Firearms
Calvin Goddard
Calvin Goddard began his career as a physician at Johns Hopkins University and then worked in army ordnance during WWI. In 1925, Goddard helped establish the Bureau of Forensic Ballistics, an independent crime lab in New York City. Dr. Goddard gained national prominence in the 1920s with his forensic studies in the Nicola Sacco and Bartolomeo Vanzetti murder case in Massachusetts (Goddard proved Sacco’s gun was used in the crime) and in the investigation of the 1929 St. Valentine’s Day Massacre in Chicago (Goddard showed that Chicago police officers were not involved in the murders). Later that year, Goddard established the Scientific Crime Detection Laboratory of Northwestern University in Chicago.
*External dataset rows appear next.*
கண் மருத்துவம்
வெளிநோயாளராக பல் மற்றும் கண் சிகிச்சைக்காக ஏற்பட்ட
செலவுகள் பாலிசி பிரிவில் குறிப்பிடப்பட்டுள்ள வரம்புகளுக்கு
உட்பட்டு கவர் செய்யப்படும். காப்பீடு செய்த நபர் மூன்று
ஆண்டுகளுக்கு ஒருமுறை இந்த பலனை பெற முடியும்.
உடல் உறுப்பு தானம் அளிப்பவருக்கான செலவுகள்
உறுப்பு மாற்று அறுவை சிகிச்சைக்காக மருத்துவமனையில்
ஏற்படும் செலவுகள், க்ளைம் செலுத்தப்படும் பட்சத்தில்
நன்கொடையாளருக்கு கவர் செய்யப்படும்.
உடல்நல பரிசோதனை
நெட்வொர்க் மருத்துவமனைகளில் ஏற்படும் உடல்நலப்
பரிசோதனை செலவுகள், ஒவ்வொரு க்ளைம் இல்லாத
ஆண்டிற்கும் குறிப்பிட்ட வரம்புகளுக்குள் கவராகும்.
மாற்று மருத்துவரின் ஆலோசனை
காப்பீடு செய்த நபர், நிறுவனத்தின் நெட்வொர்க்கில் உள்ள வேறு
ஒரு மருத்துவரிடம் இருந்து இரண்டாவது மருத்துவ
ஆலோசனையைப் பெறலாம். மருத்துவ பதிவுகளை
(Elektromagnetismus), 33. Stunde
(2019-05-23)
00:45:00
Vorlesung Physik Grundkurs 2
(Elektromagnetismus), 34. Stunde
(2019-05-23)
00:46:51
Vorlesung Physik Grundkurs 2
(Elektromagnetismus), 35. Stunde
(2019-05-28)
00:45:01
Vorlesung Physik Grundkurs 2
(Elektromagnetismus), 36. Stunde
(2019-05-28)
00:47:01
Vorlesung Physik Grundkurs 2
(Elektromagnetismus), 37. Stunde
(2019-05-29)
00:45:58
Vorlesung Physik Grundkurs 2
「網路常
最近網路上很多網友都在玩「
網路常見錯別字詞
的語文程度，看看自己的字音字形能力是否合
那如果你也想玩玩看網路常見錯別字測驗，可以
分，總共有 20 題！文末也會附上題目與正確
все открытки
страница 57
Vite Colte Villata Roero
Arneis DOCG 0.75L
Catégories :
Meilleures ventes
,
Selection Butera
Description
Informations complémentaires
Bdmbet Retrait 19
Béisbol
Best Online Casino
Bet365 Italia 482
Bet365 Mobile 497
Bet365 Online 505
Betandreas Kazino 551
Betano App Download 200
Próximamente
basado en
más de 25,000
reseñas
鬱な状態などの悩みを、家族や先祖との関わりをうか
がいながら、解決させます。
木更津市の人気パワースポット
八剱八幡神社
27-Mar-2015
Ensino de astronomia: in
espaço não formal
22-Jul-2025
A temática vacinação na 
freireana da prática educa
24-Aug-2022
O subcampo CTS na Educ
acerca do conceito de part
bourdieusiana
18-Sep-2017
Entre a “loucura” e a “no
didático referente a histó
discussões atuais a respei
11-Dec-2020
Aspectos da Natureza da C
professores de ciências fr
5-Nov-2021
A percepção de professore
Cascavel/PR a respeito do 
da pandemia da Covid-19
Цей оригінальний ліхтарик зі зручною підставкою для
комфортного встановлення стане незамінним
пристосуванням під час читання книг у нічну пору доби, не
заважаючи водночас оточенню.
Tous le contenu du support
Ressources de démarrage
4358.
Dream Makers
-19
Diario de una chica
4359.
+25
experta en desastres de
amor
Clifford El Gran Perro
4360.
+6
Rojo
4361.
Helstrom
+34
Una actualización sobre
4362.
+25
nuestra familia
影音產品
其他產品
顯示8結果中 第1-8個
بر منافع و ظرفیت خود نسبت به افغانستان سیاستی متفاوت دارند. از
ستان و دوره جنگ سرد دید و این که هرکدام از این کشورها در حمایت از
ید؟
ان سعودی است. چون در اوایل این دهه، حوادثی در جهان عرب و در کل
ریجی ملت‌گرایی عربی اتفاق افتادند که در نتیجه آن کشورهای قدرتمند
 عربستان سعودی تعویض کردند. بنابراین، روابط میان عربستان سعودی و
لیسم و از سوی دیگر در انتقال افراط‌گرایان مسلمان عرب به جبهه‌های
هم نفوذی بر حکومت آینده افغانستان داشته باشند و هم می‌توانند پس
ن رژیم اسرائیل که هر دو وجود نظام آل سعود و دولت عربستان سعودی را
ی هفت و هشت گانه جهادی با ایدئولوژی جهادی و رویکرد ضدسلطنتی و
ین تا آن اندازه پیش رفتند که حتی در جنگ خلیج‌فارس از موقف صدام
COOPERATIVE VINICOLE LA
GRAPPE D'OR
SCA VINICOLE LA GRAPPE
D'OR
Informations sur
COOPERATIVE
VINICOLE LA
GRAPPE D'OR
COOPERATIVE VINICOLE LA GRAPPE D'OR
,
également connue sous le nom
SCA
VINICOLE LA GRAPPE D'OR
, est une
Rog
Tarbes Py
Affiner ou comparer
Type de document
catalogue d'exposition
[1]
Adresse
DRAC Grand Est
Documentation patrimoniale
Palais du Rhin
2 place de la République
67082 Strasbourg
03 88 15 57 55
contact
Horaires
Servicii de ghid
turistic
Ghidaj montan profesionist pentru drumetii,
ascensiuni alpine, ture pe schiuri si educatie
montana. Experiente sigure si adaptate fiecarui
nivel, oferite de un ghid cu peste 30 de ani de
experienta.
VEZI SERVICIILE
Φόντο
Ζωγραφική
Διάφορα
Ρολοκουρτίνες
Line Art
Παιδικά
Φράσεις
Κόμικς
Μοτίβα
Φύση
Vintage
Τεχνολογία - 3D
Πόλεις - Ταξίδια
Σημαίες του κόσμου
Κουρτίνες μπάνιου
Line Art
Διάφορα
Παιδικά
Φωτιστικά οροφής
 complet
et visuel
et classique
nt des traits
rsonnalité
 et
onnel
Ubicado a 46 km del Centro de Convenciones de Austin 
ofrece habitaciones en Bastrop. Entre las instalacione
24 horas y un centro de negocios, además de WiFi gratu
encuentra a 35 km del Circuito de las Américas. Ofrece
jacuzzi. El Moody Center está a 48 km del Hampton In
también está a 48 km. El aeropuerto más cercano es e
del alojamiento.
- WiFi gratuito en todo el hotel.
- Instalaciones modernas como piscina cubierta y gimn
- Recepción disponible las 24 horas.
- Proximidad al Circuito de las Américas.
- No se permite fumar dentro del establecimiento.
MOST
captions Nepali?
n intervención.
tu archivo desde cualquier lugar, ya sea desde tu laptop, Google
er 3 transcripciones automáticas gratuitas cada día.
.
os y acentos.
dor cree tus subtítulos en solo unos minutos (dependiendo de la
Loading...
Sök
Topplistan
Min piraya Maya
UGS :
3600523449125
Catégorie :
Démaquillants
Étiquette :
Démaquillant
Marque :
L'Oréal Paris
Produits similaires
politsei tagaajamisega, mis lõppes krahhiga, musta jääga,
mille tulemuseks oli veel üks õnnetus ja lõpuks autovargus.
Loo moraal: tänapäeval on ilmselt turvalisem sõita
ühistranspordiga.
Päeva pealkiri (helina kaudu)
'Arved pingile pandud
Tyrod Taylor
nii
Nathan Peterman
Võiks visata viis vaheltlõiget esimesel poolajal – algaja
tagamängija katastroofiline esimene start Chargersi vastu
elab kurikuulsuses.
It served as a model for the FBI crime lab established two years later.
Gun Barrels & Bulllets
The barrel of each gun has unique helical grooves that spin the bullet. These grooves also make impressions on the bullet as it passes through the barrel. Firearms experts will often test fire a crime weapon (usually in a water tank) to compare the projectile’s impressions with a bullet from the crime scene. Investigators also examine firing pin impressions (when a pin hits the primer and makes the cartridge explode), breech marks (when the cartridge is pressed against the end of the barrel), and ejector marks (when the cartridge is discharged from the barrel).
Though he did not invent the comparison microscope, Calvin Goddard was the first to popularize its use in forensic ballistics. A comparison microscope is made up of two compound microscopes bridged with a comparison eyepiece that places the fields of the microscopes side-by-side.